Hi John,
On Oct 20, 2009, at 10:11 AM, John Shea wrote:
Dear All,
(sorry for the long post)
I have been experimenting a bit with GCD in MacRuby 0.5 beta.
Cool!
I have managed to get some code working as I would expect it to
work, and I am wondering if a few of you could provide a sanity
check that everything i am doing is above board and not the result
of unspecified behaviour.
My main concern is that when running a set of tasks and collecting
the results that the collecting itself is not thread safe (in this
case the << operator). And if it is not thread safe - then what is
the best way to collect results from dispatched tasks.
Yes, appending objects to an array from multiple threads is definitely
not going to work as you would expect.
Typically, you would use a Mutex object to synchronize access to the
shared variable, but in the GCD world the most common way I believe is
to use a sequential queue.
ary = []
ary_queue = Queue.new('com.apple.ary')
100.times do
Queue.concurrent.dispatch do
n = heavy_compute
ary_queue.dispatch { ary << n }
end
end
This way, the heavy_compute code is executed in parallel and appending
the result to ary is done sequentially.
But so far it seems to work magically well.

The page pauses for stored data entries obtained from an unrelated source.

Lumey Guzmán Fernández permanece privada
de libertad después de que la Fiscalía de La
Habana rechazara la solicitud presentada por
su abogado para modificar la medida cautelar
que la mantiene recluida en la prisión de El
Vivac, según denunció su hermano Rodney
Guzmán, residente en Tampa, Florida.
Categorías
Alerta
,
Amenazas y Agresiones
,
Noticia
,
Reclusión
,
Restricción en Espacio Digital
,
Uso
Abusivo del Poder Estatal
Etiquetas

Before I put the code down - here are some initial discoveries
(which may have been obvious to everyone else).
1. When running tests you need wait until the threads are finished -
otherwise the main loop will finish before the output comes back
from other threads.
I did that with a sleep, but also experimented with looping until an
array is filled.
In case you do asynchronous dispatch calls to a sequential queue (that
you created yourself), doing a synchronous call passing an empty block
will block until asynchronous blocks are completed.
q = Queue.new('com.apple.ary')
100.times { q.dispatch { heavy_compute } }
q.dispatch(true) {} # wait
In case you use the concurrent queue, AFAIK the only way to wait is to
use a Group.
g = Dispatch::Group.new
100.times { g.dispatch(Dispatch::Queue.concurrent) { heavy_compute } }
g.wait
2. Scope: Given one of the global system queues :
gcdq = Dispatch::Queue.concurrent(:default)

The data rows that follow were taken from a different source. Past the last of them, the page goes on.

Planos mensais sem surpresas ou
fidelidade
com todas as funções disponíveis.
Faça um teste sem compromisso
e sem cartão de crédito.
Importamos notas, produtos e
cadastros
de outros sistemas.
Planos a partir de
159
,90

and looping over a number of dispatches:
5.times do |index|
gcdq.dispatch {puts index}
end
the task dispatched will hold the last value of index - it will not
capture the changing value of index - I assume that the task has a
pointer directly to the index variable.
(an article by Bill Bumgarner http://www.friday.com/bbum/2009/08/29/blocks-tips-tricks/
pointed out something similar in objC - but had a different way of
solving this)
So to capture that changing index, I created a Proc then turned it
back to a block, eg:
5.times do |index|
task = Proc.new {puts index}
gcdq.dispatch &task
end
Good catch, it's actually a problem that needs to be solved. It also
reproduces with normal Thread objects:
100.times { |i| Thread.new { p i } }
The current workaround for Thread is to pass the variables to #new.

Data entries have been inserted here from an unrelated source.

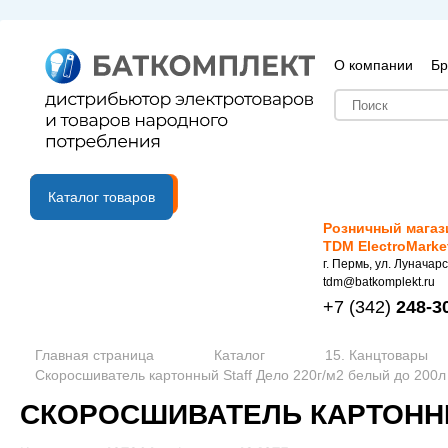
О компании
Бр
B2B портал
Каталог товаров
Розничный магаз
TDM ElectroMarke
г. Пермь, ул. Луначарс
tdm@batkomplekt.ru
+7
(342)
248-3
Главная страница
Каталог
15. Канцтовары
Скоросшиватель картонный Staff Дело 220г/м2 белый до 200л 
СКОРОСШИВАТЕЛЬ КАРТОННЫЙ 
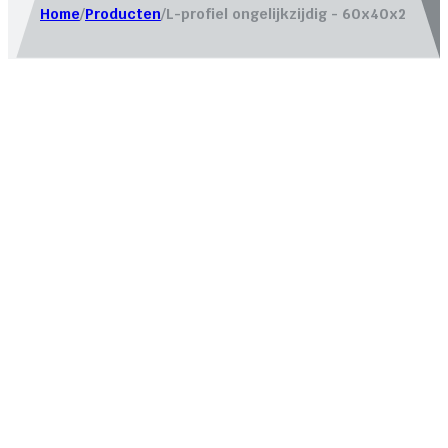
Home
/
Producten
/
L-profiel ongelijkzijdig - 60x40x2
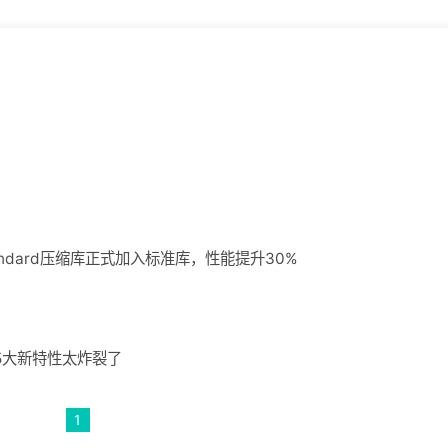
Zstandard压缩库正式加入标准库，性能提升30%
！这5大新特性太炸裂了
1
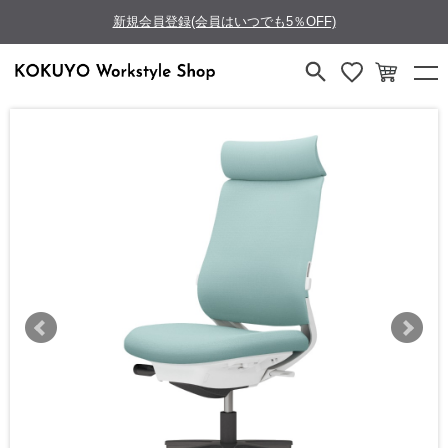
新規会員登録(会員はいつでも5％OFF)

100.times { |i| Thread.new(i) { |i| p i } }
For GCD, I think your idea is the best.
I have been considering a few ways to solve this problem, a naive one
would be to copy the dynamic variables upon the block preparation if
the compiler gives us enough hints.
3. You will notice that in the code below in check = a.run-disp2
that the array is returned - I assume empty - and is gradually
filled by the tasks.
class A
def run_disp(an_array)
gcdq = Dispatch::Queue.concurrent(:default)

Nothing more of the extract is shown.